Not Just Mary Can Have a Little LAMBDA / Excel Hits 500
27 July 2021
By Liam Bastick (SumProduct) and Chris Gross (Microsoft Program Manager)
It’s busy times in the land of Excel 365 – if you want to live on the cutting edge. Microsoft has just announced the release of no less than seven new LAMBDA-associated functions (including a landmark 500th one – someone please bake Excel a cake) for the Beta variant, whilst also moving the recently released LAMBDA function a step closer to becoming Generally Available.
It’s a lot to take in. Where do we start? Perhaps let’s begin with revisiting LAMBDA itself.
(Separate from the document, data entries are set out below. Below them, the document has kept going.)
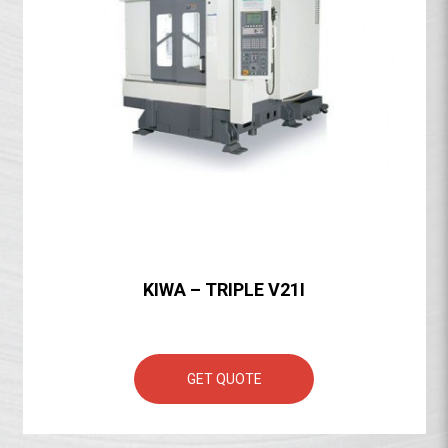
KIWA – TRIPLE V21I
GET QUOTE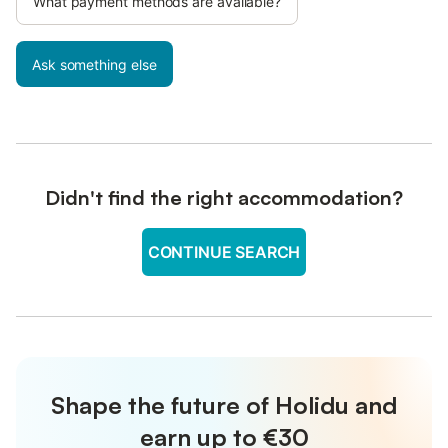
What payment methods are available?
Ask something else
Didn't find the right accommodation?
CONTINUE SEARCH
Shape the future of Holidu and
earn up to €30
LAMBDA Moves to Excel 365 Current Channel Preview
For those who have been hiding under a rock, let me start by saying LAMBDA rocks (if this continues, this will be a very short article – Ed.). Simply put, LAMBDA allows you to define your own custom functions using Excel’s formula language. It’s User Defined Functions without a PhD in VBA or JavaScript. Now moved to the Office 365 Current Channel Preview from Beta, LAMBDA allows you to define a custom function in Excel’s very own formula language. Moreover, one function can call another (including itself), so there is no limit to the power you can deploy with a single function call.
As a reminder, the syntax of LAMBDA perhaps remains not the most informative:
That’s, er, great. Perhaps a run-through might be best.
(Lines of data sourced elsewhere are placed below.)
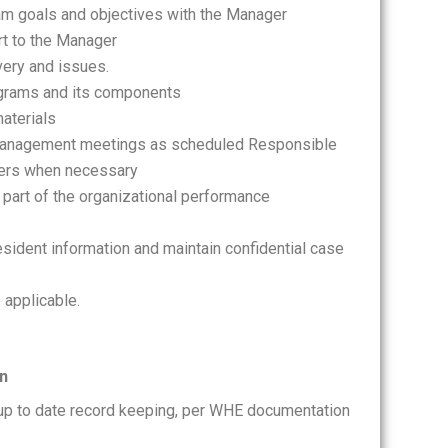
am goals and objectives with the Manager
t to the Manager
very and issues.
ograms and its components
aterials
e management meetings as scheduled Responsible
teers when necessary
 part of the organizational performance
resident information and maintain confidential case
 applicable.
on
 up to date record keeping, per WHE documentation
There are three key pieces of =LAMBDA to understand:
1. LAMBDA function components
2. Naming a lambda
3. Calling a lambda function.
1. LAMBDA function components
Let’s take a simple example. Consider the following formula:
=LAMBDA(x, x+1)
This is a very exciting formula, where we have x as the argument, which you may pass in when calling the LAMBDA, and x+1 is the logic / operation to be performed.
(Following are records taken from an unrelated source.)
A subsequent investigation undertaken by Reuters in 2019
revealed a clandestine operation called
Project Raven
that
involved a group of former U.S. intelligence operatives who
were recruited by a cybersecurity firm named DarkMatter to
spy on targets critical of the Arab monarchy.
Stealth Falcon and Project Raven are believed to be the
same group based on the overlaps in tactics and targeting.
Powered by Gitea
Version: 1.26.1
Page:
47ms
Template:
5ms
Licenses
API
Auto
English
For example, if you were to call this lambda function and define x as equal to five (5), then Excel would calculate
5 + 1 = 6
Except it wouldn’t. If you tried this you would get #CALC! Oops. That’s because it’s not quite as simple as that. You need to name your little LAMBDA.
2. Naming a LAMBDA
To give your LAMBDA a name so it can be re-used, you have to use the Name Manager (CTRL + F3 / go to the Ribbon and then go to Formulas -> Name Manager):
Once you open the ‘Name Manager’ you will see the following dialog:
You then click on ‘New’ and fill out the related fields, viz.
To be clear:
- Name: the name of your function (this is where you name it!)
- Comment: a description and associated ToolTip, which will be shown when calling your function
- Refers to: your lambda function definition (this is where you put your formula – NOT in the Excel worksheet!).
Once completed, you may press ‘OK’ to store your lambda and you should see the definition returned in the resultant window.
3. Calling LAMBDA
Now that you have done this, your first new lambda function may be called in just the same way as every other Excel function is cited, e.g.
=MYLAMBDA(5)
which would equal six (6) and not #CALC! as before.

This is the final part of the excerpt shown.